Yesterday, John Sides wrote about some interesting studies exploring the effect the media have on voter perceptions of presidential debates. One experiment showed that when you expose people to post-debate commentary, it significantly alters their perception of who won the debate. This is something researchers have known about at least since 1976, when the public at first didn't see Gerald Ford's "gaffe" about Eastern Europe not being under Soviet domination as any big deal (apparently, they realized he was speaking more aspirationally than anything else). Immediately after the debate polls showed the public evenly split on who had won, but after a few days of coverage of the "gaffe," the polls shifted dramatically, with many more people saying Carter had won.

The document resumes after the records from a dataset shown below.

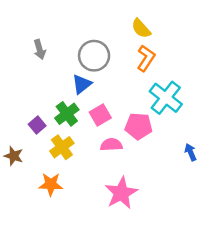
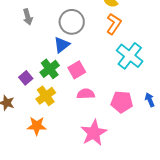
pink pentagon: (139, 126) -> (122, 102), moved

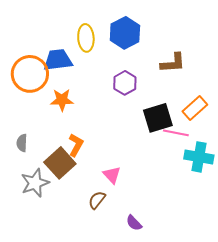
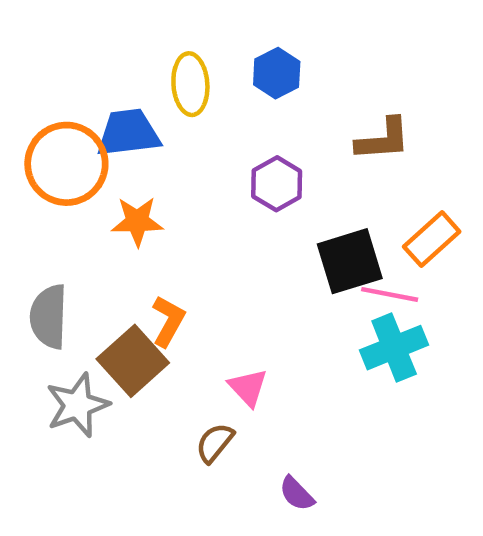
blue hexagon: (125, 33) -> (277, 73), size x0.7
gray semicircle: (22, 143) -> (49, 317), size x1.6
cyan cross: (199, 157) -> (394, 348), moved, turned -32

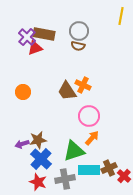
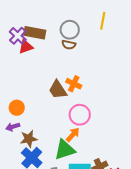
yellow line: (121, 16) -> (103, 21), moved
orange circle: (23, 92) -> (17, 108), moved
orange arrow: (92, 138) -> (73, 135), moved
purple arrow: (22, 144) -> (13, 127), moved

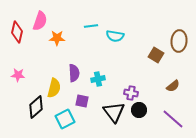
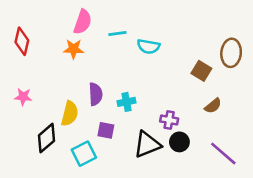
pink semicircle: (40, 21) -> (83, 22), moved
brown semicircle: (173, 86) -> (213, 106), moved
black triangle: (114, 112) -> (147, 145), turned 45

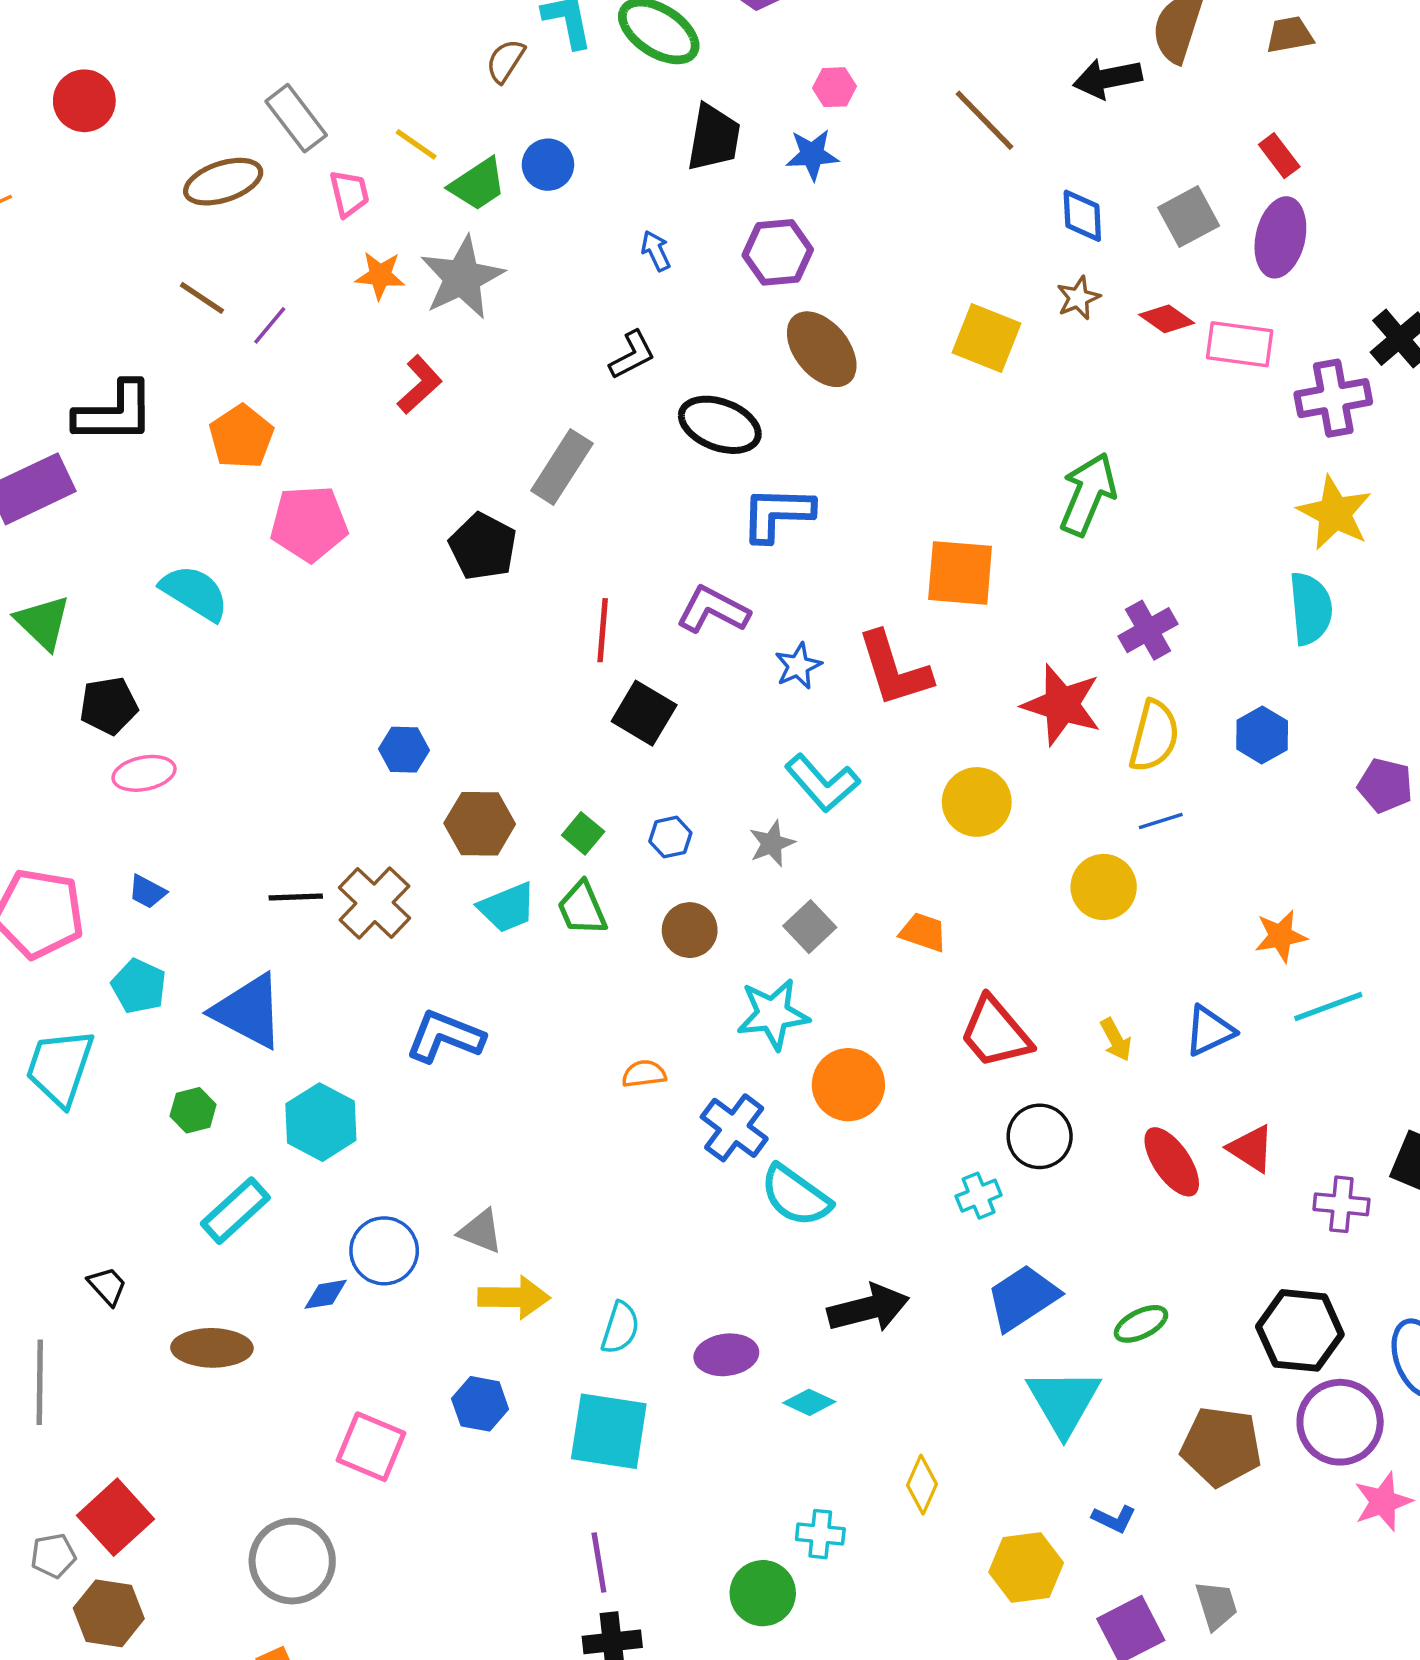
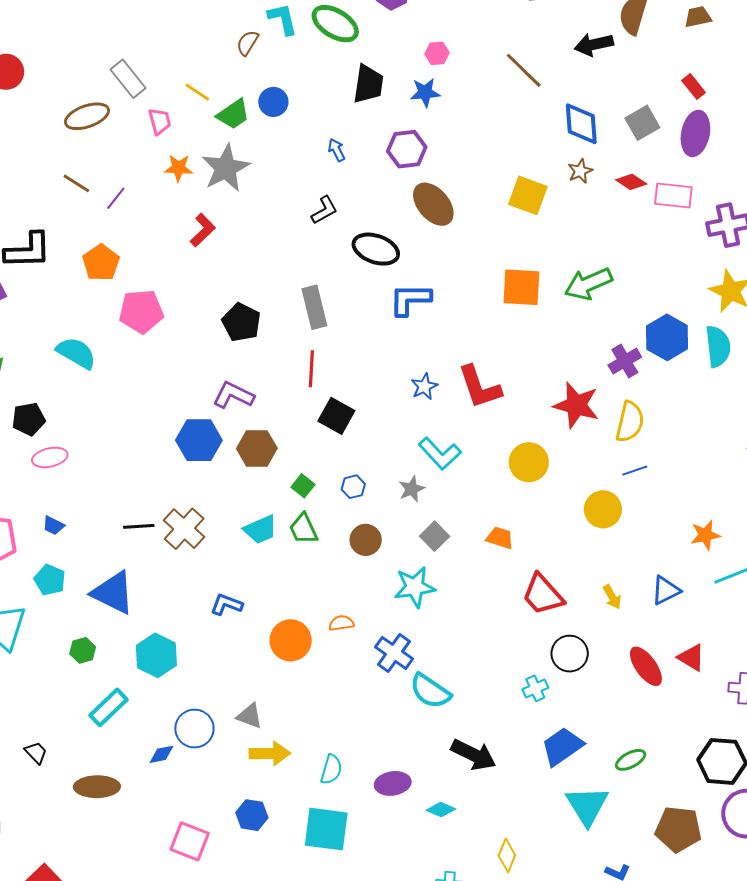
blue diamond: (1082, 216) -> (581, 124), size x1.4
gray rectangle: (562, 467) -> (314, 307), moved, turned -45
green arrow: (1088, 494) -> (588, 284), turned -135
orange square: (960, 573) -> (521, 287), moved
purple L-shape: (713, 610) -> (233, 395), moved
blue hexagon: (1262, 735) -> (667, 337), moved, size x1.4
blue hexagon: (404, 750) -> (199, 440), size x1.6
brown hexagon: (480, 824) -> (257, 448), moved
blue L-shape: (445, 1037) -> (226, 604), size x0.7
orange circle: (848, 1085) -> (291, 640), moved
black arrow: (868, 1308) -> (474, 755), turned 42

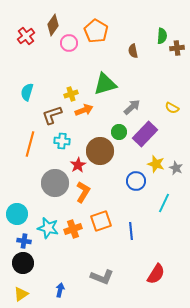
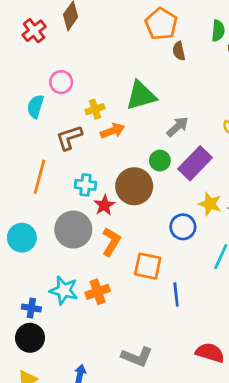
orange pentagon: (96, 31) -> (161, 24), moved
pink circle: (69, 43) -> (61, 82), moved
cyan cross: (62, 141) -> (85, 185), moved
cyan circle: (17, 214) -> (22, 238), moved
orange square: (101, 221) -> (148, 266), moved, turned 30
red semicircle: (156, 274) -> (210, 353), turned -105

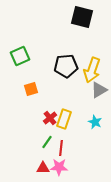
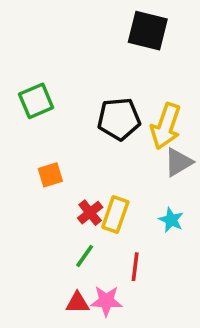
orange square: (31, 89) -> (50, 175), moved
red line: (61, 148) -> (135, 267), moved

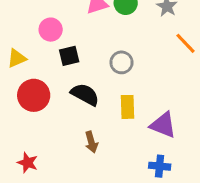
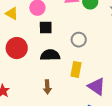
yellow triangle: (17, 58) -> (12, 13), moved, turned 40
black semicircle: (85, 95) -> (50, 55), turned -42

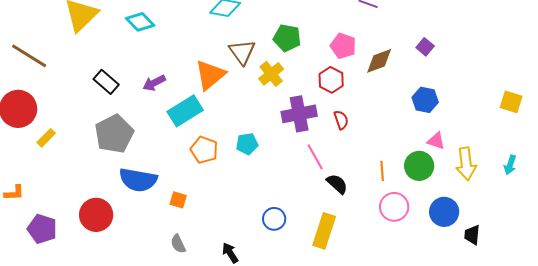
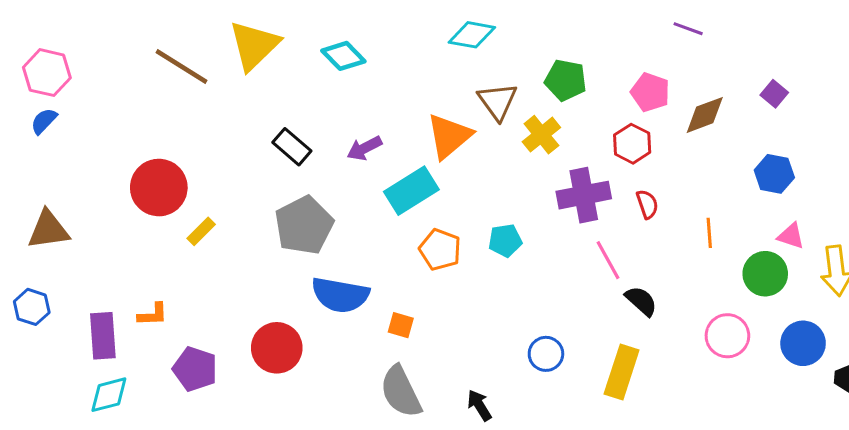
brown line: (29, 56) -> (181, 67), moved
orange line: (382, 171) -> (709, 233), moved
gray semicircle: (178, 244) -> (401, 392), size x1.8

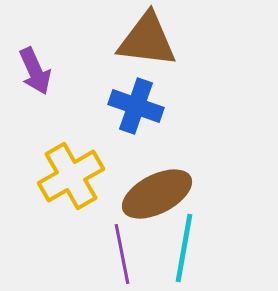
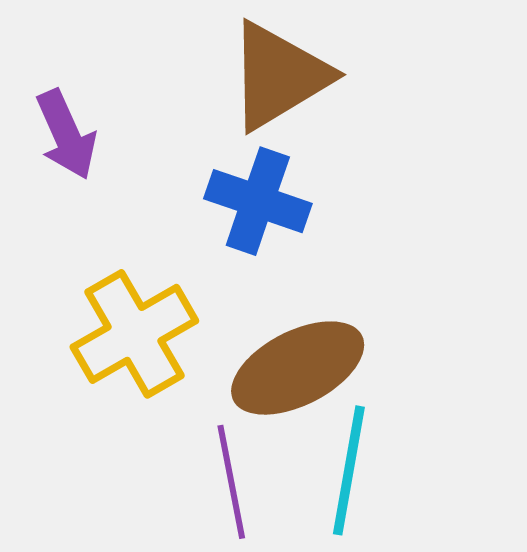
brown triangle: (147, 40) -> (279, 76), turned -38

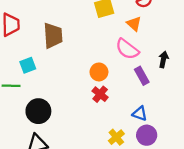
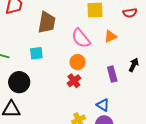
orange triangle: (134, 24) -> (110, 36), moved, turned 40
pink semicircle: (127, 49) -> (81, 38), moved
cyan square: (28, 65) -> (36, 53), moved

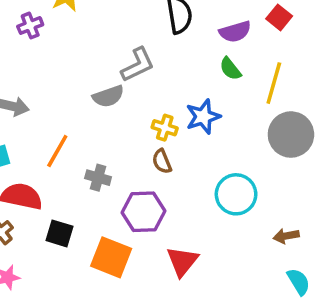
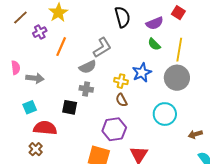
gray circle: (291, 135) -> (177, 78), moved
orange line: (57, 151) -> (61, 47), moved
gray cross: (98, 178) -> (86, 89), moved
black square: (60, 233) -> (70, 107), moved

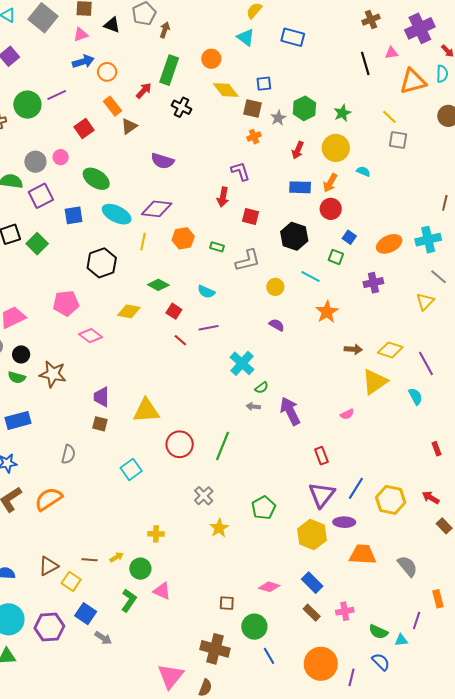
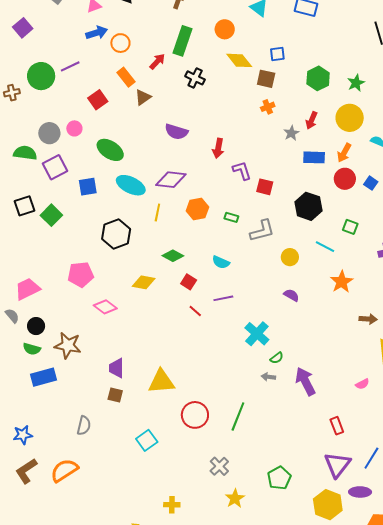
gray star: (278, 118) -> (291, 133), moved
purple L-shape: (240, 171) -> (242, 171), moved
red arrow: (223, 197) -> (218, 148), moved
blue square: (349, 237) -> (371, 183), moved
blue rectangle: (18, 420) -> (43, 377), moved

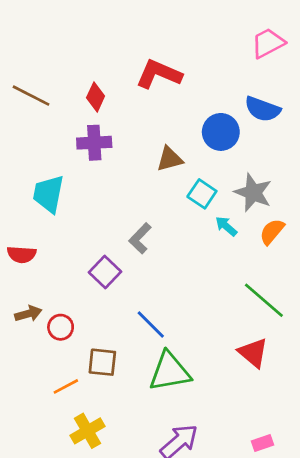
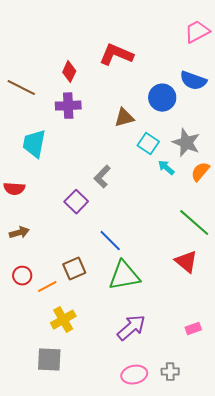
brown line: (31, 96) -> (21, 88), moved
red circle: (61, 327) -> (22, 276), moved
brown square: (102, 362) -> (74, 269), turned -30

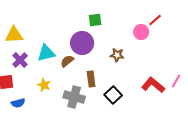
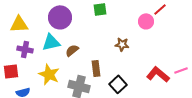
purple circle: (82, 43) -> (60, 17), moved
purple cross: (20, 60) -> (25, 49), turned -35
pink line: (176, 81) -> (181, 70), turned 40
yellow star: (44, 85) -> (49, 74), size x1.5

As I've pointed out many times, what persists in our memory about presidential debates are only those moments reporters choose to keep reminding us about (I wrote about it in this book-still relevant eight years later!). But there's an important question to keep in mind when you consider the question of the media's influence: Does it matter?
If the question you're asking is, "Which candidate do voters perceive as having won the debate?" then yes, the media matter a great deal. But that's not a particularly important question. Similarly, a debate can "matter" without it actually changing the outcome of the race. It can inform people, or bring up a new issue we haven't much thought about in a while, or show us a side of one or both of the candidates we haven't seen before, and that can be good even if no one's vote gets changed. On the other hand, a debate full of stupid questions ("Mr. Romney, you're trailing in the polls. Why have you failed to connect with the voters?") and evasive answers can make people more cynical about politics, which matters too. And the media's influence can matter if they ignore everything that was interesting, edifying, and revealing about a debate and instead spend a week talking about whatever clever line one candidate or another tossed off. Which, if the past is any guide, is what we're most likely to get.